Task objective: Return the lines of the data below in which the string "cell" occurs.

+ + + + +

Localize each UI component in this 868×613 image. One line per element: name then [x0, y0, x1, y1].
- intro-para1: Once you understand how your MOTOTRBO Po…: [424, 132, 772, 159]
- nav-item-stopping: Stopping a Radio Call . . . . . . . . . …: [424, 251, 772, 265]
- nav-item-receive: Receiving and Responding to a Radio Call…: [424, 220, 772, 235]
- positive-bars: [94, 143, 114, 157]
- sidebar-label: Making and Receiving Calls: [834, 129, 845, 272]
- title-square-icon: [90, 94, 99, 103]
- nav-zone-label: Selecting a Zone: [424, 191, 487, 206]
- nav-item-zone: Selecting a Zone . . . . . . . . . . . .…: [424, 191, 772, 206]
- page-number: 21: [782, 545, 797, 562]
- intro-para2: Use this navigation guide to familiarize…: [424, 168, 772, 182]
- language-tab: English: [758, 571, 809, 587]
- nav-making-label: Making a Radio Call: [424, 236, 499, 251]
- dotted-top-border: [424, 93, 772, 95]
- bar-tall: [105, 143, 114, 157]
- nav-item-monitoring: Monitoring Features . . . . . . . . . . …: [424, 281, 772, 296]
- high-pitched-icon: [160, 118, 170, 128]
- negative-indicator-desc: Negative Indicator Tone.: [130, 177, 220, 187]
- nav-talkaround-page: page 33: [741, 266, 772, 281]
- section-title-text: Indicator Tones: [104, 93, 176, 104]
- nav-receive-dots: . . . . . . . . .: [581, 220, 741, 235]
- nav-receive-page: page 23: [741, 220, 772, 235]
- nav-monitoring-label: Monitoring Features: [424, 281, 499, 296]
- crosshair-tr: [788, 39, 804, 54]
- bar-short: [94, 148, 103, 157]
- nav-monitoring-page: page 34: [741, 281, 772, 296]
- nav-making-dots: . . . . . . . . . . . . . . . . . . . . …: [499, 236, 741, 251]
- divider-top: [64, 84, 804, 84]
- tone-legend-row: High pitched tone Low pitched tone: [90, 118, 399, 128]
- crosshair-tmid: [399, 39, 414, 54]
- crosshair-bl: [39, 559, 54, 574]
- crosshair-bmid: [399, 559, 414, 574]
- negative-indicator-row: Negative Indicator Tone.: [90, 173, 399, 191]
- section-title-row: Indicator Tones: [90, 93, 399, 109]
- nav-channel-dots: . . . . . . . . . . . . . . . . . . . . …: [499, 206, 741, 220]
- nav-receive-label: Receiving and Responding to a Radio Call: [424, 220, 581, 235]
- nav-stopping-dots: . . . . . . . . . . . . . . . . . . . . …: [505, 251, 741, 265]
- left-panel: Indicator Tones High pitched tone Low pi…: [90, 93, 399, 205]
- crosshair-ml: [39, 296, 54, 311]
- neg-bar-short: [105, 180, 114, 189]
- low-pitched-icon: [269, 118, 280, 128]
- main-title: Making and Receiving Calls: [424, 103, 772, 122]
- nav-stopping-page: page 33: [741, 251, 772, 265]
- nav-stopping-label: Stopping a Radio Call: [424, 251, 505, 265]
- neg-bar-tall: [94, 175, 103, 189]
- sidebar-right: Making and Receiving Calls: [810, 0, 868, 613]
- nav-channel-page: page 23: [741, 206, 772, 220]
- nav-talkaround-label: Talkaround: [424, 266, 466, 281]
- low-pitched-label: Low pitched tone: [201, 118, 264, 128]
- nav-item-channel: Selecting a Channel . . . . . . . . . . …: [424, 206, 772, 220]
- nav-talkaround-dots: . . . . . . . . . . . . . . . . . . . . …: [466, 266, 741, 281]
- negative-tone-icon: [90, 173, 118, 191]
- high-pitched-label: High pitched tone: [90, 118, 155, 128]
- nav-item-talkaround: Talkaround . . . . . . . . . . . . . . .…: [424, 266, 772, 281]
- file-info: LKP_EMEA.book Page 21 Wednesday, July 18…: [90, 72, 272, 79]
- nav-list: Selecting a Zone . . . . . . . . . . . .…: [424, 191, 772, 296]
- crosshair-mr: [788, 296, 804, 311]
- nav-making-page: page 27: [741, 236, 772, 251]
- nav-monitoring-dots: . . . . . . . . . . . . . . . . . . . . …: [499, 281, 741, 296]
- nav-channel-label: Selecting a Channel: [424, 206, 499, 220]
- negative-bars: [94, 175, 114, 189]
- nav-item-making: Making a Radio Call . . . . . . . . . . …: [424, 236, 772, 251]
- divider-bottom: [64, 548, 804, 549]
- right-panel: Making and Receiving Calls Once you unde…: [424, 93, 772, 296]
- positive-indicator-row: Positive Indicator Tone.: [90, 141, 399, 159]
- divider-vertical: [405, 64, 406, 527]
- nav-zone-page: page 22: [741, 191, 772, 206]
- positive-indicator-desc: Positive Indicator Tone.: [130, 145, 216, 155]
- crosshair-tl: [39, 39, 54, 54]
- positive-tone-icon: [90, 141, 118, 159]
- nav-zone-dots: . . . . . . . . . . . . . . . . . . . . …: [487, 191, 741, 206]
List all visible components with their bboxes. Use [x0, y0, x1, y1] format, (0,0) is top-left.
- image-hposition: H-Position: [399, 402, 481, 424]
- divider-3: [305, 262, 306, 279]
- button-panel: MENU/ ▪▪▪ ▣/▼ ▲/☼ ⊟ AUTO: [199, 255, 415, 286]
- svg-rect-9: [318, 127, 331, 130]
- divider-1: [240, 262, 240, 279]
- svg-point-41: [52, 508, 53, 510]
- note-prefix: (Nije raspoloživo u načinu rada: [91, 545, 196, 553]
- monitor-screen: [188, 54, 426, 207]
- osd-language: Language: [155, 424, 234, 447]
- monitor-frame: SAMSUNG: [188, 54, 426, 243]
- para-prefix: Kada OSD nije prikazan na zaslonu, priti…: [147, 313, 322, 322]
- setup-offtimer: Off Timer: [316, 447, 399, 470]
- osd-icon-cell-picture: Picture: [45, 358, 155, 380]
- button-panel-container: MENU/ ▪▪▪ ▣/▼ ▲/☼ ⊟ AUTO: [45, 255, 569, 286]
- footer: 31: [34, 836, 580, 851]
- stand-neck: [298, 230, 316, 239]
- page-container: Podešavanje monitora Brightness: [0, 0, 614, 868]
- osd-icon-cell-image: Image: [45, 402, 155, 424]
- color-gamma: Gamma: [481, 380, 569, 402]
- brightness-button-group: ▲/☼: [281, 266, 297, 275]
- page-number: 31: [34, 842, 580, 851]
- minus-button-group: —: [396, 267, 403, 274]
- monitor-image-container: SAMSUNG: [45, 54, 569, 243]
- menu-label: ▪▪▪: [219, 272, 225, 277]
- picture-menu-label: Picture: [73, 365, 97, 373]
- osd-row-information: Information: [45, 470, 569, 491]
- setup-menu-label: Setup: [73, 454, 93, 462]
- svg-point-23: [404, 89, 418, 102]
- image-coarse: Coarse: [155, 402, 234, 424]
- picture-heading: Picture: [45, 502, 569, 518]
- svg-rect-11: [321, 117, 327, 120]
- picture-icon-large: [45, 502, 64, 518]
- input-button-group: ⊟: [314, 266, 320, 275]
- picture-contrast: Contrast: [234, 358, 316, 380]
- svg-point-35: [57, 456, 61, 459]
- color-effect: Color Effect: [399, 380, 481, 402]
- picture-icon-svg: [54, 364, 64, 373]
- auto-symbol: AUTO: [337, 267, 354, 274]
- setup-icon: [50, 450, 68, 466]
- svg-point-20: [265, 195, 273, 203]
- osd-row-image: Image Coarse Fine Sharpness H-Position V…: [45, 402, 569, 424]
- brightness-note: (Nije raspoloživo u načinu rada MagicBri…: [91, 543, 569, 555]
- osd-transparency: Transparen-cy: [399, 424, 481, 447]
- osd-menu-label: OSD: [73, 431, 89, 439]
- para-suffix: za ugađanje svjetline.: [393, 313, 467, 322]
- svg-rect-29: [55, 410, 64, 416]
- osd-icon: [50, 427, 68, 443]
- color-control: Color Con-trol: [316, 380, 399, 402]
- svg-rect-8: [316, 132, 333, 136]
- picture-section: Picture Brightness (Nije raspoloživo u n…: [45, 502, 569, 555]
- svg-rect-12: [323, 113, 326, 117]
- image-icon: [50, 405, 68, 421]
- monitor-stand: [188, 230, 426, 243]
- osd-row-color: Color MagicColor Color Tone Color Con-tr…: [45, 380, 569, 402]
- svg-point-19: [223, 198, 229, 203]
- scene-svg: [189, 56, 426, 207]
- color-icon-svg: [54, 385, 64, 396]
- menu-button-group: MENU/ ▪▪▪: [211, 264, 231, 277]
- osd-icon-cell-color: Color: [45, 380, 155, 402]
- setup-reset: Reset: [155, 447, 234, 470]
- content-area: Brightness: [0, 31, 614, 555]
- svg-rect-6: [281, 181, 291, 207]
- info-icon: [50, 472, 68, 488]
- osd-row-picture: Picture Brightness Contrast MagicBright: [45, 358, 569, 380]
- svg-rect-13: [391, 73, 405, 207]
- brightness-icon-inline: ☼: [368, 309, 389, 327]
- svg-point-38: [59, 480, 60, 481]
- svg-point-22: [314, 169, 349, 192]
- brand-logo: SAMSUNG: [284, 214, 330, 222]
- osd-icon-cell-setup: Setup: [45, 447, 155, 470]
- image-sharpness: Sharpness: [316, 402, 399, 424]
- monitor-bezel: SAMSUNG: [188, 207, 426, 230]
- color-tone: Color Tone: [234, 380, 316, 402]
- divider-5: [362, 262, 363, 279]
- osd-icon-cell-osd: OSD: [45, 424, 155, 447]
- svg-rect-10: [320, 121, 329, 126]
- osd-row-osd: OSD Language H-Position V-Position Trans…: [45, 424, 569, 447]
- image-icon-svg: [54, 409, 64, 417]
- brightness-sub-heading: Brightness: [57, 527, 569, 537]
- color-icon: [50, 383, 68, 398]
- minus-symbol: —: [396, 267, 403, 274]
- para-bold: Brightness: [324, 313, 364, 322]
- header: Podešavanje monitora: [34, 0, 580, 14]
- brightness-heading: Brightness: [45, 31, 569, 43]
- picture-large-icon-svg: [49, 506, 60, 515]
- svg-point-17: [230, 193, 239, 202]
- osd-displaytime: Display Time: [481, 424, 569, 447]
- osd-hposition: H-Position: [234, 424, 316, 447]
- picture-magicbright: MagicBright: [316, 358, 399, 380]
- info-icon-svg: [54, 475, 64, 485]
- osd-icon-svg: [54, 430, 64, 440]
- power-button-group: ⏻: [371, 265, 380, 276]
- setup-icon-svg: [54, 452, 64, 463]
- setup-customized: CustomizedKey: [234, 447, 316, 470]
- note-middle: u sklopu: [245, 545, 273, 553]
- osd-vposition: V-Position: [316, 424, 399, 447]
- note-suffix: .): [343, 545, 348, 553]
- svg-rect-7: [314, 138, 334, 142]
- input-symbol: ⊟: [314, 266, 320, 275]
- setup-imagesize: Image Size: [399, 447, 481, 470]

+ + + + +

Output of the task:
- osd-icon-cell-picture: Picture: [45, 358, 155, 380]
- osd-icon-cell-image: Image: [45, 402, 155, 424]
- osd-icon-cell-color: Color: [45, 380, 155, 402]
- osd-icon-cell-setup: Setup: [45, 447, 155, 470]
- osd-icon-cell-osd: OSD: [45, 424, 155, 447]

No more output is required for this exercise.